Leading international human rights groups have urged the Palestinian government to turn to the International Criminal Court and end what they say is a lack of accountability for alleged crimes by both sides in the Israeli-Palestinian conflict.
Seventeen international and local watchdogs such as Amnesty International and Human Rights Watch signed the appeal on Thursday.
In a joint letter addressed to Palestinian President Mahmoud Abbas, the groups are demanding accountability for acts of torture, indiscriminate attacks on civilians and Israeli settlement expansion on occupied lands.
“Doing so would sent an important message that entrenched impunity for war crimes and crimes against humanity committed on Palestinian territories must end once and for all,” said Philip Luther, the director of Amnesty’s Middle East and North Africa Programme.
In April, Abbas signed membership applications for 15 UN agencies and international treaties, beginning with the Fourth Geneva Convention, which defines humanitarian protections for civilians in a war zone.
Israel maintains its position that the Palestinian Authority which Abbas heads falls short of the criteria for statehood.
Since the UN General Assembly recognised a “state of Palestine” as a non-member observer in 2012, Abbas has had the option of seeking access to the ICC in The Hague.
However, the United States and Israel have objected to Palestine trying to join international agencies and conventions, saying it is an attempt to bypass peace talks.
Abbas froze such efforts during nearly nine months of US-brokered peace talks with Israel.
The talks ended without progress in April, the latest failed attempt in 20 years to negotiate the terms of a Palestinian state next to Israel.

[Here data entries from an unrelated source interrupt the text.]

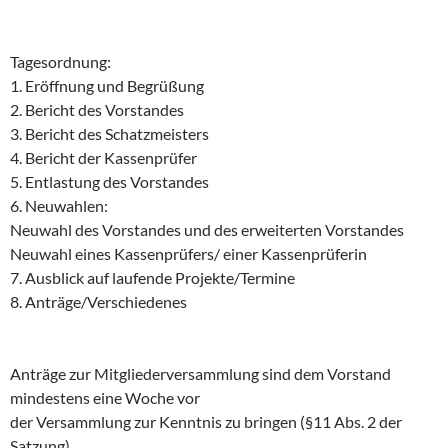
Tagesordnung:
1. Eröffnung und Begrüßung
2. Bericht des Vorstandes
3. Bericht des Schatzmeisters
4. Bericht der Kassenprüfer
5. Entlastung des Vorstandes
6. Neuwahlen:
Neuwahl des Vorstandes und des erweiterten Vorstandes
Neuwahl eines Kassenprüfers/ einer Kassenprüferin
7. Ausblick auf laufende Projekte/Termine
8. Anträge/Verschiedenes
Anträge zur Mitgliederversammlung sind dem Vorstand
mindestens eine Woche vor
der Versammlung zur Kenntnis zu bringen (§11 Abs. 2 der
Satzung).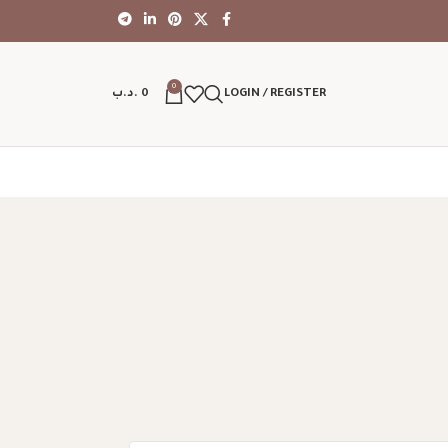
0
LOGIN / REGISTER
0
.د.ب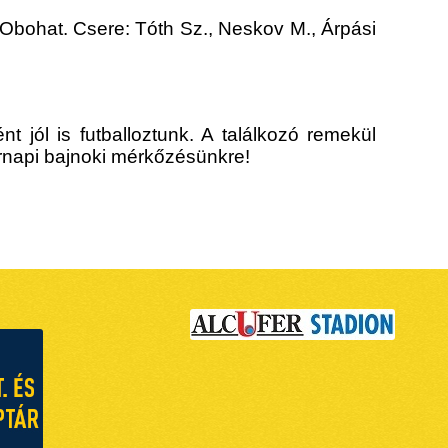
, Obohat. Csere: Tóth Sz., Neskov M., Árpási
 jól is futballoztunk. A találkozó remekül
árnapi bajnoki mérkőzésünkre!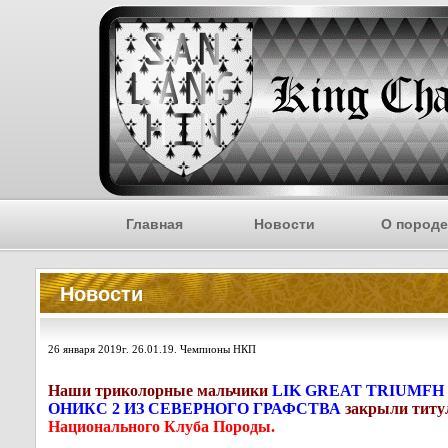
Главная
Новости
О пород
Новости
26 января 2019г. 26.01.19. Чемпионы НКП
Наши триколорные мальчики
LIK GREAT TRIUMFH
ОНИКС 2 ИЗ СЕВЕРНОГО ГРАФСТВА
закрыли тит
Национального Клуба Породы.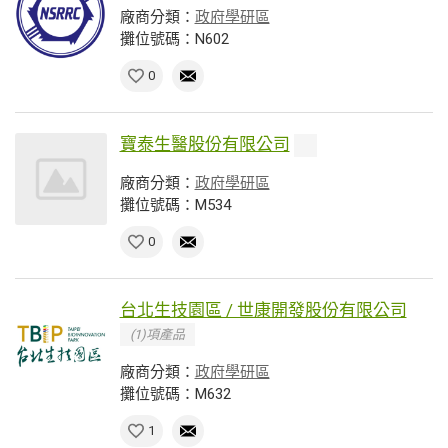
廠商分類：
政府學研區
攤位號碼：N602
0
寶泰生醫股份有限公司
廠商分類：
政府學研區
攤位號碼：M534
0
台北生技園區 / 世康開發股份有限公司
(1)項產品
廠商分類：
政府學研區
攤位號碼：M632
1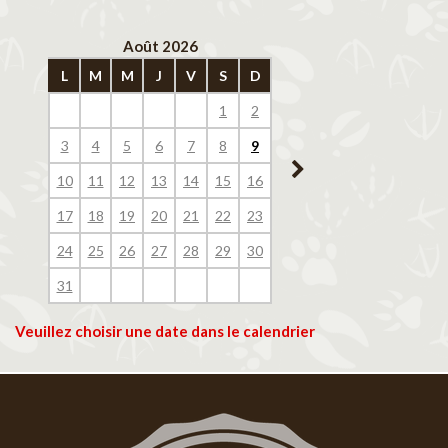
Août 2026
Septembre 202
L
M
M
J
V
S
D
L
M
M
J
V
1
2
1
2
3
4
3
4
5
6
7
8
9
7
8
9
10
11
10
11
12
13
14
15
16
14
15
16
17
18
17
18
19
20
21
22
23
21
22
23
24
25
24
25
26
27
28
29
30
28
29
30
31
Veuillez choisir une date dans le calendrier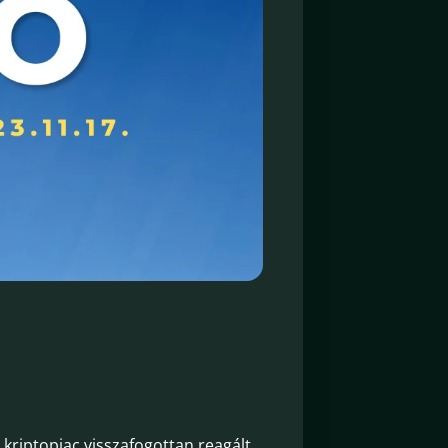
 kriptopiac visszafogottan reagált,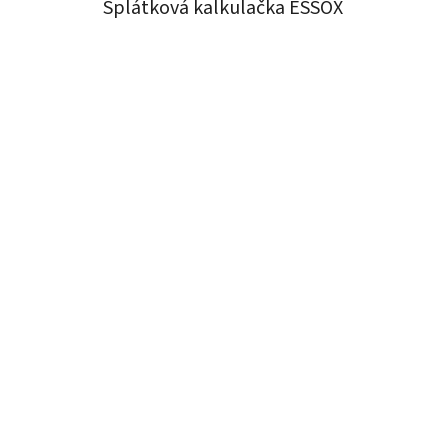
Splátková kalkulačka ESSOX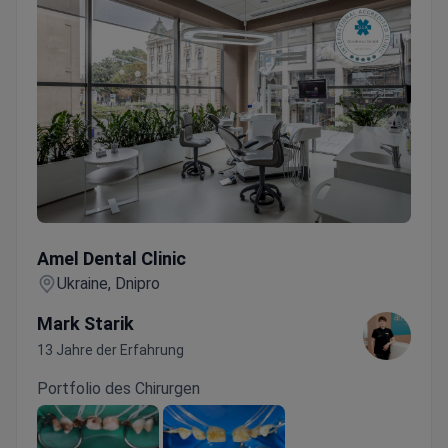
Amel Dental Clinic
Amel Dental Clinic
Ukraine, Dnipro
Mark Starik
13 Jahre der Erfahrung
Portfolio des Chirurgen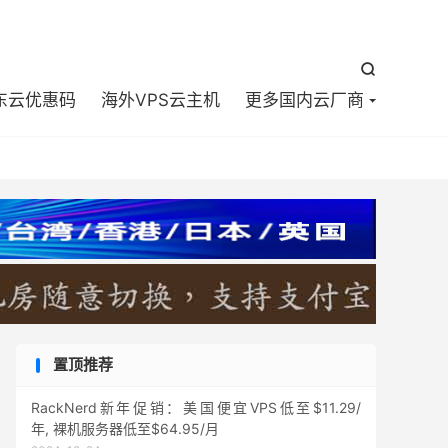


东云优惠码
海外VPS云主机
更多国内云厂商
置顶推荐
RackNerd新年促销：美国便宜VPS低至$11.29/
年, 裸机服务器低至$64.95/月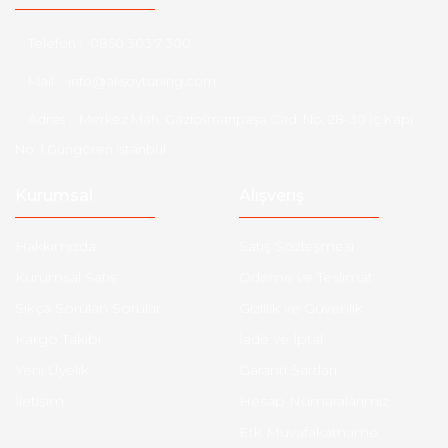
Telefon :
0850 303 7 300
Mail :
info@aksoytuning.com
Adres :
Merkez Mah. Gaziosmanpaşa Cad. No: 28-30 İç Kapı
No: 1 Güngören İstanbul
Kurumsal
Alışveriş
Hakkımızda
Satış Sözleşmesi
Kurumsal Satış
Ödeme ve Teslimat
Sıkça Sorulan Sorular
Gizlilik ve Güvenlik
Kargo Takibi
İade ve İptal
Yeni Üyelik
Garanti Şartları
İletişim
Hesap Numaralarımız
Etk Muvafakatname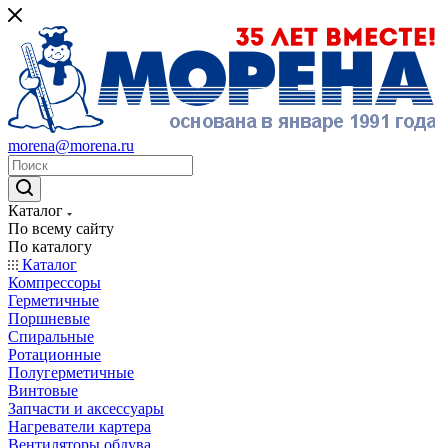
morena@morena.ru
Каталог
По всему сайту
По каталогу
Каталог
Компрессоры
Герметичные
Поршневые
Спиральные
Ротационные
Полугерметичные
Винтовые
Запчасти и аксессуары
Нагреватели картера
Вентиляторы обдува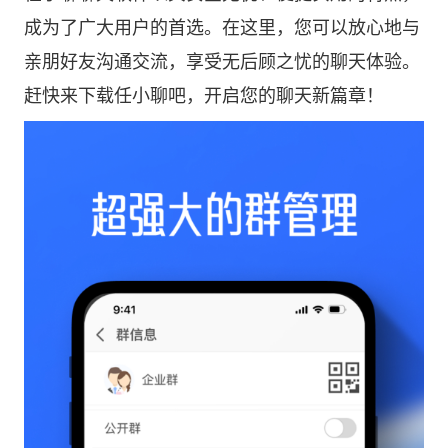
成为了广大用户的首选。在这里，您可以放心地与
亲朋好友沟通交流，享受无后顾之忧的聊天体验。
赶快来下载任小聊吧，开启您的聊天新篇章！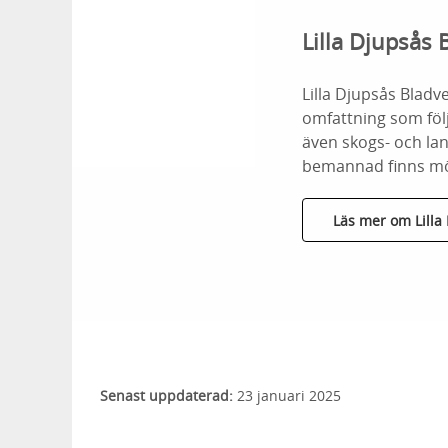
Lilla Djupsås
Lilla Djupsås Bladv
omfattning som följ
även skogs- och lan
bemannad finns möj
Läs mer om Lilla
Senast uppdaterad:
23 januari 2025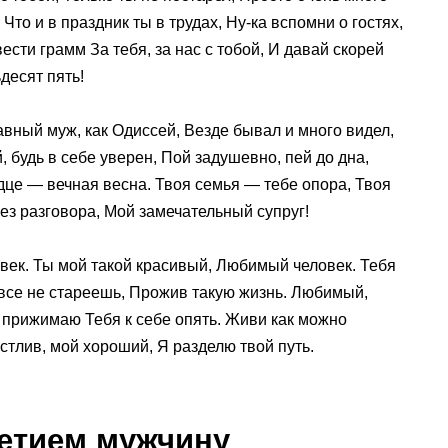
 Что и в праздник ты в трудах, Ну-ка вспомни о гостях,
ести грамм За тебя, за нас с тобой, И давай скорей
десят пять!
вный муж, как Одиссей, Везде бывал и много видел,
 будь в себе уверен, Пой задушевно, пей до дна,
рдце — вечная весна. Твоя семья — тебе опора, Твоя
ез разговора, Мой замечательный супруг!
век. Ты мой такой красивый, Любимый человек. Тебя
 все не стареешь, Прожив такую жизнь. Любимый,
 прижимаю Тебя к себе опять. Живи как можно
стлив, мой хороший, Я разделю твой путь.
летием мужчину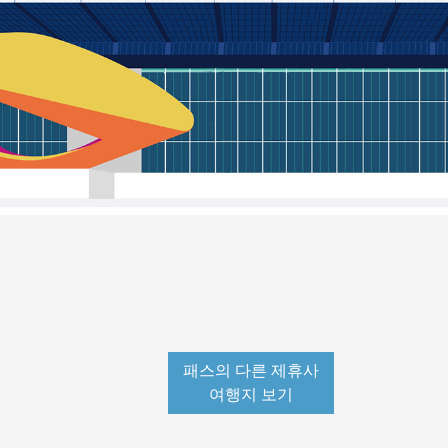
패스의 다른 제휴사
여행지 보기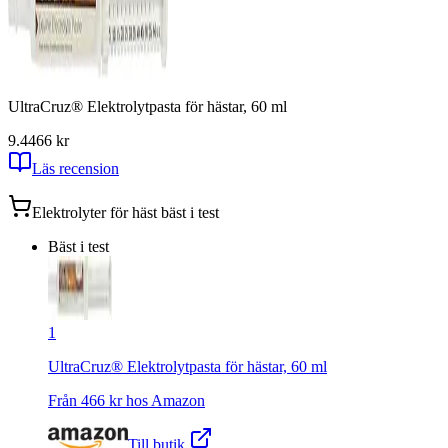
UltraCruz® Elektrolytpasta för hästar, 60 ml
9.4
466
kr
Läs recension
Elektrolyter för häst
bäst i test
Bäst i test
1
UltraCruz® Elektrolytpasta för hästar, 60 ml
Från
466
kr hos
Amazon
Till butik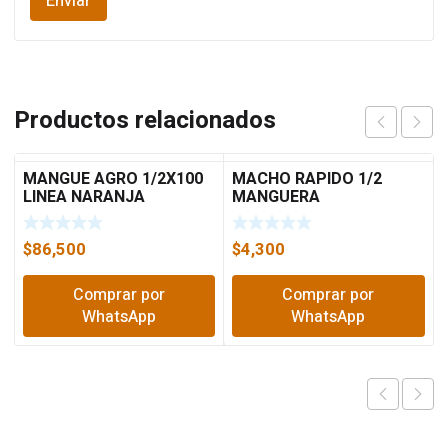
Productos relacionados
MANGUE AGRO 1/2X100
MACHO RAPIDO 1/2
LINEA NARANJA
MANGUERA
$
86,500
$
4,300
Comprar por
Comprar por
WhatsApp
WhatsApp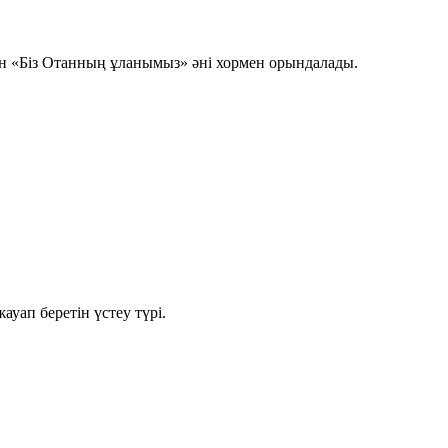
ін
«Біз Отанның ұланымыз»
әні хормен орындалады.
ауап беретін үстеу түрі.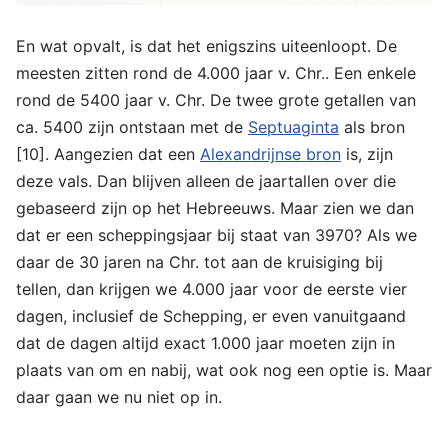
En wat opvalt, is dat het enigszins uiteenloopt. De
meesten zitten rond de 4.000 jaar v. Chr.. Een enkele
rond de 5400 jaar v. Chr. De twee grote getallen van
ca. 5400 zijn ontstaan met de
Septuaginta
als bron
[10]. Aangezien dat een
Alexandrijnse bron
is, zijn
deze vals. Dan blijven alleen de jaartallen over die
gebaseerd zijn op het Hebreeuws. Maar zien we dan
dat er een scheppingsjaar bij staat van 3970? Als we
daar de 30 jaren na Chr. tot aan de kruisiging bij
tellen, dan krijgen we 4.000 jaar voor de eerste vier
dagen, inclusief de Schepping, er even vanuitgaand
dat de dagen altijd exact 1.000 jaar moeten zijn in
plaats van om en nabij, wat ook nog een optie is. Maar
daar gaan we nu niet op in.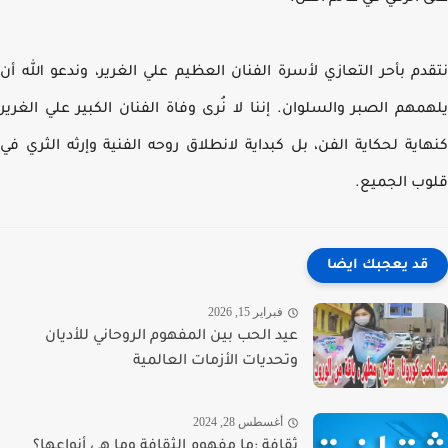
دم بأحر التعازي لأسرة الفنان العظيم علي الغرير، وندعو الله أن
مهم الصبر والسلوان. إننا لا نُرى وفاة الفنان الكبير علي الغرير
اية لحكاية الفن، بل كبداية لانطلاق روحه الفنية وإرثه الثري في
ب الجميع.
قد يعجبك ايضا
فبراير 15, 2026
عيد الحب بين المفهوم الروحاني للأديان
وتحديات الأزمات العالمية
أغسطس 28, 2024
ثقافة :ما مفهوم الثقافة وما هي أنواعها؟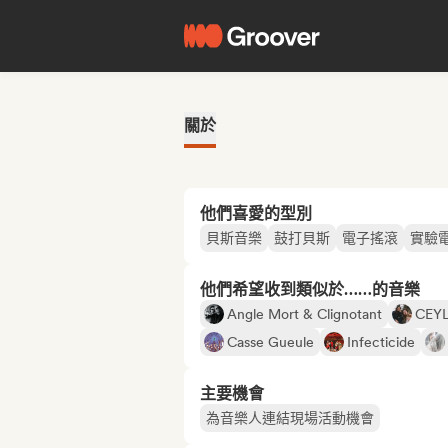
關於
他們喜愛的型別
貝斯音樂
鼓打貝斯
電子搖滾
實驗
他們希望收到類似於……的音樂
Angle Mort & Clignotant
CEY
Casse Gueule
Infecticide
主要機會
為音樂人連結現場活動機會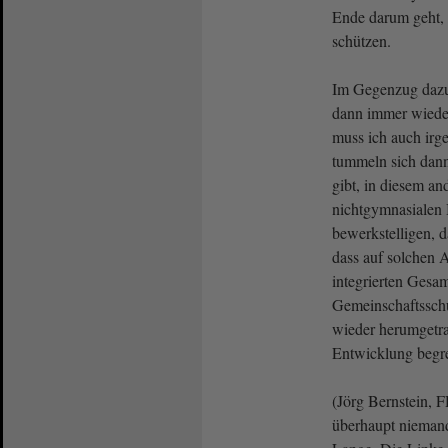
Ende darum geht, 
schützen.
Im Gegenzug dazu 
dann immer wieder
muss ich auch irg
tummeln sich dann
gibt, in diesem a
nichtgymnasialen 
bewerkstelligen, d
dass auf solchen 
integrierten Gesa
Gemeinschaftssch
wieder herumgetra
Entwicklung begre
(Jörg Bernstein, 
überhaupt niemand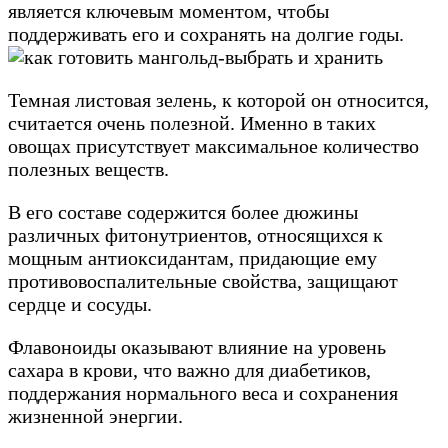
является ключевым моментом, чтобы
поддерживать его и сохранять на долгие годы.
Темная листовая зелень, к которой он относится,
считается очень полезной. Именно в таких
овощах присутствует максимальное количество
полезных веществ.
В его составе содержится более дюжины
различных фитонутриентов, относящихся к
мощным антиоксидантам, придающие ему
противовоспалительные свойства, защищают
сердце и сосуды.
Флавоноиды оказывают влияние на уровень
сахара в крови, что важно для диабетиков,
поддержания нормального веса и сохранения
жизненной энергии.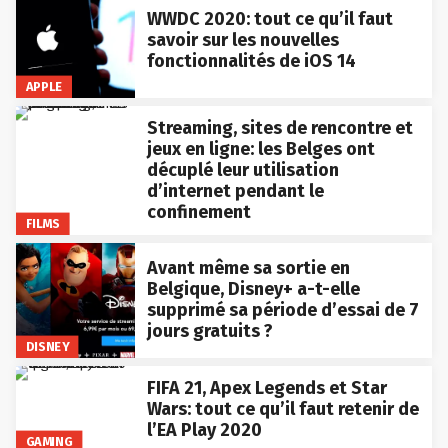
WWDC 2020: tout ce qu’il faut
savoir sur les nouvelles
fonctionnalités de iOS 14
APPLE
Streaming, sites de rencontre et
jeux en ligne: les Belges ont
décuplé leur utilisation
d’internet pendant le
confinement
FILMS
Avant même sa sortie en
Belgique, Disney+ a-t-elle
supprimé sa période d’essai de 7
jours gratuits ?
DISNEY
FIFA 21, Apex Legends et Star
Wars: tout ce qu’il faut retenir de
l’EA Play 2020
GAMING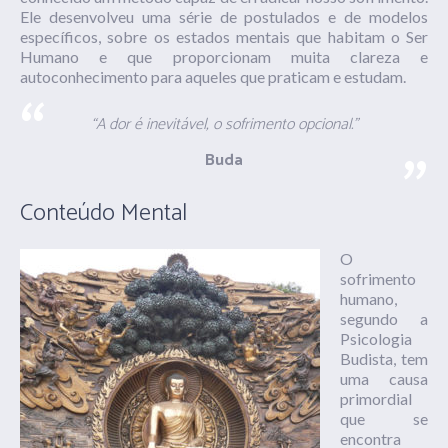
Ele desenvolveu uma série de postulados e de modelos
específicos, sobre os estados mentais que habitam o Ser
Humano e que proporcionam muita clareza e
autoconhecimento para aqueles que praticam e estudam.
“A dor é inevitável, o sofrimento opcional.”
Buda
Conteúdo Mental
O
sofrimento
humano,
segundo a
Psicologia
Budista, tem
uma causa
primordial
que se
encontra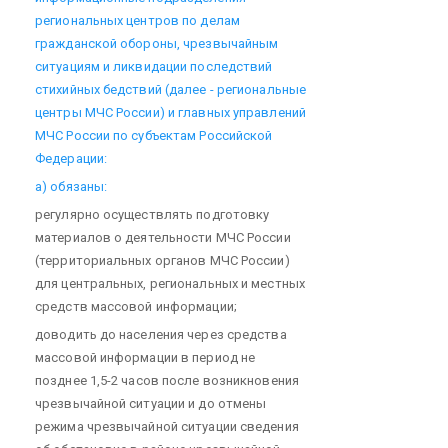
региональных центров по делам
гражданской обороны, чрезвычайным
ситуациям и ликвидации последствий
стихийных бедствий (далее - региональные
центры МЧС России) и главных управлений
МЧС России по субъектам Российской
Федерации:
а) обязаны:
регулярно осуществлять подготовку
материалов о деятельности МЧС России
(территориальных органов МЧС России)
для центральных, региональных и местных
средств массовой информации;
доводить до населения через средства
массовой информации в период не
позднее 1,5-2 часов после возникновения
чрезвычайной ситуации и до отмены
режима чрезвычайной ситуации сведения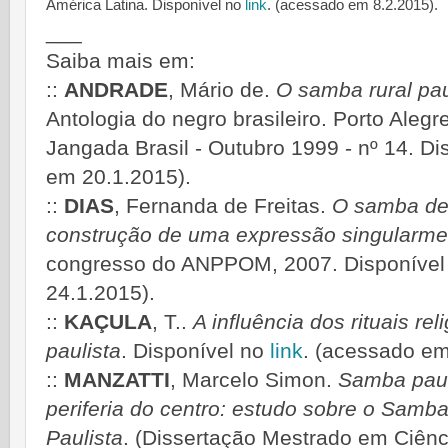
América Latina.
Disponível no
link
. (acessado em 8.2.2015).
___
Saiba mais em:
::
ANDRADE
, Mário de.
O samba rural pau
Antologia do negro brasileiro. Porto Alegr
Jangada Brasil - Outubro 1999 - nº 14. D
em 20.1.2015).
::
DIAS
, Fernanda de Freitas.
O samba de
construção de uma expressão singularmen
congresso do ANPPOM, 2007.
Disponíve
24.1.2015).
::
KAÇULA
, T..
A influência dos rituais re
paulista
. Disponível no
link
. (acessado em
::
MANZATTI
, Marcelo Simon.
Samba pauli
periferia do centro: estudo sobre o Sam
Paulista
. (Dissertação Mestrado em Ciênci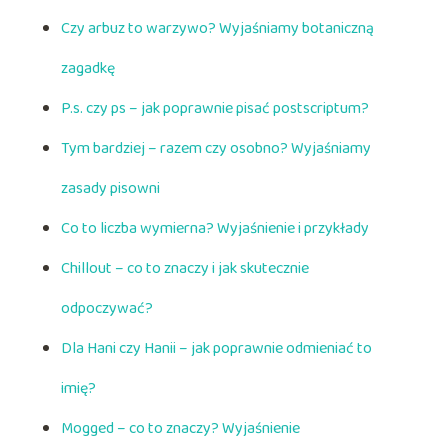
Czy arbuz to warzywo? Wyjaśniamy botaniczną
zagadkę
P.s. czy ps – jak poprawnie pisać postscriptum?
Tym bardziej – razem czy osobno? Wyjaśniamy
zasady pisowni
Co to liczba wymierna? Wyjaśnienie i przykłady
Chillout – co to znaczy i jak skutecznie
odpoczywać?
Dla Hani czy Hanii – jak poprawnie odmieniać to
imię?
Mogged – co to znaczy? Wyjaśnienie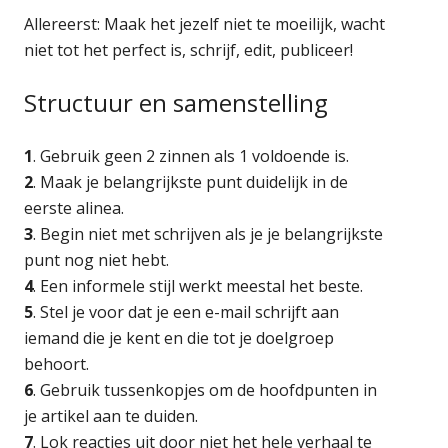
Allereerst: Maak het jezelf niet te moeilijk, wacht
niet tot het perfect is, schrijf, edit, publiceer!
Structuur en samenstelling
1
. Gebruik geen 2 zinnen als 1 voldoende is.
2
. Maak je belangrijkste punt duidelijk in de
eerste alinea.
3
. Begin niet met schrijven als je je belangrijkste
punt nog niet hebt.
4
. Een informele stijl werkt meestal het beste.
5
. Stel je voor dat je een e-mail schrijft aan
iemand die je kent en die tot je doelgroep
behoort.
6
. Gebruik tussenkopjes om de hoofdpunten in
je artikel aan te duiden.
7
. Lok reacties uit door niet het hele verhaal te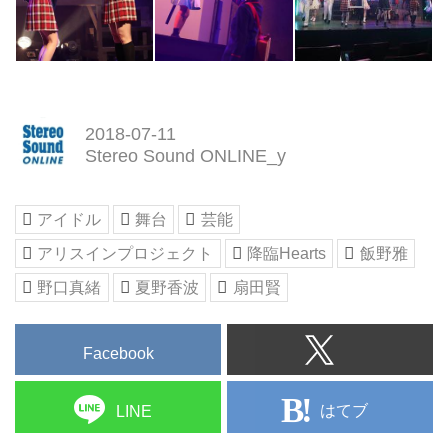
2018-07-11
Stereo Sound ONLINE_y
アイドル
舞台
芸能
アリスインプロジェクト
降臨Hearts
飯野雅
野口真緒
夏野香波
扇田賢
Facebook
はてブ
LINE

Abbas’s Fatah political organisation is reconciling with Hamas, the political faction that was elected to rule Gaza in 2007, and hopes to set up an interim unity government by the end of May.
However, Fatah could lose international funding over its alliance with Hamas, branded a terror group by the US and the EU.
The Palestinians seek a state in the West Bank, Gaza and East Jerusalem – lands Israel captured in a 1967 war.
‘No peace or justice’
Joe Stork, of Human Rights Watch, said claims that the Palestinians would disrupt peace efforts if they went to the ICC rang hollow “when 20 years of peace talks have brought neither peace nor justice to victims of war crimes”.
The Palestinians said they were eligible for membership in 63 international agencies, conventions and institutions, including the world court.
Abbas acceded to 15 conventions in early April, nearly a full month before the talks collapsed, after Israel failed to release a group of Palestinian prisoners as it had promised.
In the West Bank, Abbas told Palestine TV in an interview broadcast on Thursday that “all international organisations are open to us,” but he did not specifically mention the ICC.
A spokesman from the Israeli Foreign Ministry, Yigal Palmor, dismissed the groups’ appeal to Abbas as “unsolicited advice”.
In an apparent reference to Hamas rocket fire from Gaza on Israel, Human Rights Watch said ICC jurisdiction over the Palestinian territories would cover serious crimes under international law, including indiscriminate attacks on civilians and torture.
The New York-based group said the ICC’s statute also classifies as a war crime the transfer of civilians by an occupying power into occupied territory, in this case Israel’s settlement activity.
In a related development, the Palestinian Independent Commission for Human Rights said it documented nearly 500 complaints of mistreatment and threats against detainees in Palestinian jails in 2013, up by 200 from the previous year.
The commission said the increase was due, in part, to better access for its investigators to lockups in Gaza.
The rights group said it presented the findings to Abbas, noting that one of the 15 conventions he signed last month prohibits torture.
Mohammed al-Saati from Hamas’s government in Gaza, and spokesman Adnan Damiri for Abbas’s West Bank government, said all complaints of abuse were being investigated.